27. 2. Mental models continued Mental models include Meta-knowledge, i.e. knowledge that people have about themselves, as well as other knowledge such as knowledge about other people, the environment, and things they interact with, e.g. knowledge about computers and application programs (“this old web Browser does not support frames”).

28. 2. Mental models continued at least 4 ways people can construct mental models: 1. Own experience 2. Training 3. Instruction 4. Models (not mentioned in study guide, but observational learning by watching others deal with specific situations has a large impact).

29. 2. Mental models continued According to Johnson-Laird, mental models can either be based on analogical representations (e.g. learning to deal with a new mobile phone by making analogies to other mobile phones one has already used). Mental models are often constructed when making inferences, predictions etc. It is often said that a mental “simulation” run is carried out before one performs an action in reality.

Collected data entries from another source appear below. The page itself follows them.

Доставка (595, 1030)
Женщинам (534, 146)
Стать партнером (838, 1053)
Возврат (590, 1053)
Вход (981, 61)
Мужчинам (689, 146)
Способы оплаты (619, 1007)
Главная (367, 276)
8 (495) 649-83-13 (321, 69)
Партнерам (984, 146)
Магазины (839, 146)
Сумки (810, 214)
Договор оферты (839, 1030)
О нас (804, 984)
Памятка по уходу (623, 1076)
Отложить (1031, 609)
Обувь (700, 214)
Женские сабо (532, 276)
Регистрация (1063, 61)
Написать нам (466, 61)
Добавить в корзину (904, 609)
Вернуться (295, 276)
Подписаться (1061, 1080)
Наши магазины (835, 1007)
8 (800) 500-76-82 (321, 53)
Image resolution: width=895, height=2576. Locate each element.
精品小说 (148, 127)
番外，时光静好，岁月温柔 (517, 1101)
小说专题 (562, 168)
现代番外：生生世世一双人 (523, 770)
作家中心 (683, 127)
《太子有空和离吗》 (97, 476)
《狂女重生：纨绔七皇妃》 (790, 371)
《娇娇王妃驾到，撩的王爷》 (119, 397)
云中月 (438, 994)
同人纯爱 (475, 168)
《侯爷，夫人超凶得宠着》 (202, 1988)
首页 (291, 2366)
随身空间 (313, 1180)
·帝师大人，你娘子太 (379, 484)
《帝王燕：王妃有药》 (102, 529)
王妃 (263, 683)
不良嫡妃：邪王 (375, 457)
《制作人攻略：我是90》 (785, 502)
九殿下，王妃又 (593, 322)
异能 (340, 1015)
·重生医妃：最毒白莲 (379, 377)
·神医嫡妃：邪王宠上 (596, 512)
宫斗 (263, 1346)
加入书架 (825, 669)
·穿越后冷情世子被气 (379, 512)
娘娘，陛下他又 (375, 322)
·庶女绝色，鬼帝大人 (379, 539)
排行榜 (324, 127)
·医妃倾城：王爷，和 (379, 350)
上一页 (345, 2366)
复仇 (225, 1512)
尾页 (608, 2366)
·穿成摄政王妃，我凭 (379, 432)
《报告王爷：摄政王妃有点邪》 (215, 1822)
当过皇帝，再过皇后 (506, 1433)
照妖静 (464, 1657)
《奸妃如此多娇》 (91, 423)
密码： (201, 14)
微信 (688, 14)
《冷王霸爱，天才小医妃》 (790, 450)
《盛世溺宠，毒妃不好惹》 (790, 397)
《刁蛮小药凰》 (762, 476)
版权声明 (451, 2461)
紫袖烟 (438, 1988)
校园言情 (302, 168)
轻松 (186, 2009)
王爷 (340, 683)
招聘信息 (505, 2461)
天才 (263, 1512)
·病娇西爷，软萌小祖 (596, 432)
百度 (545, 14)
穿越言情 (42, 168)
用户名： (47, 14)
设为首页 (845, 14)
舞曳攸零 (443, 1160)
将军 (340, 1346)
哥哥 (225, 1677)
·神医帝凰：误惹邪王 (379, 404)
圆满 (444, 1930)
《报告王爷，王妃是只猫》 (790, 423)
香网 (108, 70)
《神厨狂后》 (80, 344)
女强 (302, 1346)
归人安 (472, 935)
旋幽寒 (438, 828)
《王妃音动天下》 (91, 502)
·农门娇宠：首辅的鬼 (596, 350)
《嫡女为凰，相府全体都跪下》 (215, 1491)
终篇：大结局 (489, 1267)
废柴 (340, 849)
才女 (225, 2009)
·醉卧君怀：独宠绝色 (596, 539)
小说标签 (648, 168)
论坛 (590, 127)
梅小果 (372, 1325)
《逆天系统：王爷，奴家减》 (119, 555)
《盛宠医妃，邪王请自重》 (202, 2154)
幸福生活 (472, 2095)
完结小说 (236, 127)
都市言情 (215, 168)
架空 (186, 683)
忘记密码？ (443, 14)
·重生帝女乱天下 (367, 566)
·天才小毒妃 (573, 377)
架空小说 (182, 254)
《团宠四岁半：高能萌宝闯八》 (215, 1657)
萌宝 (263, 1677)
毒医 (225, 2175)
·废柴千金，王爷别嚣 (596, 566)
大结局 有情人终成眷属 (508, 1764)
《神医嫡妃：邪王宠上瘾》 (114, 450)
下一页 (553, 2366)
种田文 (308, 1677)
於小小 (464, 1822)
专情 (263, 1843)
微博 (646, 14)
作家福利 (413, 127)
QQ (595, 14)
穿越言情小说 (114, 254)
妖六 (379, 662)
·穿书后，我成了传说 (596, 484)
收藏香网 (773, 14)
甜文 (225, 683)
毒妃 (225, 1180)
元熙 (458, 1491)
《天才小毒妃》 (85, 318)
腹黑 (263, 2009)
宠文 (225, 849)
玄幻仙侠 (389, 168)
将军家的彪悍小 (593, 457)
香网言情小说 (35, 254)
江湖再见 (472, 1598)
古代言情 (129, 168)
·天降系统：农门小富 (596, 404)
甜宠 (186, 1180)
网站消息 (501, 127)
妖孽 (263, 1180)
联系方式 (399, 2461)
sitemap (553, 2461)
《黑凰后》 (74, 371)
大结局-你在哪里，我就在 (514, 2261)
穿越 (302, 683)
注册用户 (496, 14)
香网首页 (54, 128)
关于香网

30. 2. Mental models continued So mental models are not like images, more like imagery videos. 2 types of mental models are often referred to: 1. Structural model 2. Functional model

31. 2. Mental models continued 1. Structural model User knows the structure of the device or how the system works and has stored this in memory, e.g. having thorough knowledge about both software and hardware of mobile phones, e.g. what chips they typically have, what assembly language is used to program the processors etc.

32. 2. Mental models continued 1. Structural model continued Structural knowledge is typically most useful when a device breaks down and one has to find out what the reason for the break-down is. They can answer unexpected questions and make predictions.

33. 2. Mental models continued 1. Structural model continued Structural models are context free. This is an advantage, as this makes it possible to enhance knowledge and to integrate other knowledge. However, structural knowledge is often more difficult to gain.

34. 2. Mental models continued 2. Functional model The user has stored procedural knowledge, i.e. the user knows how to use the device (In a mobile phone, this could be sending text messages, taking pictures and sending them, playing games, listening to MP3s and finally: making a phone call).

35. 2. Mental models continued 2. Functional model continued Functional models often develop from past knowledge of a similar device, i.e. they develop from already existing functional models. Functional models are centered around specific tasks, i.e. context dependent.

36. 2. Mental models continued 2. Functional model continued The advantage of the context dependence in functional models is that this makes the model easier to use (by making analogies to already existing, similar models).

37. 2. Mental models continued Utility of Mental Models It is often assumed that people have pretty vague mental models. Preece et al. (1994) argue, however, that the user’s mental models are nevertheless important for user interface design.

38. 2. Mental models continued Utility of Mental Models Why?...because knowing mental models of people can be very productive when constructing an appropriate model of the system. Many HCI experts suggest that a user interface has to enable the user to form a mental model of the system.

39. 2. Mental models continued Utility of Mental Models The mental model will ultimately have the effect that it governs how well the user understands the system and how well the user will interact with it. If the user is able to form a consistent mental models based on the task s/he performs, the user will be more likely to succeed on similar tasks in the future.

40. 2. Mental models continued Utility of Mental Models Graphical user interfaces and visual cues that are incorporated into them are typically considered very helpful by most users to formulate a good mental model.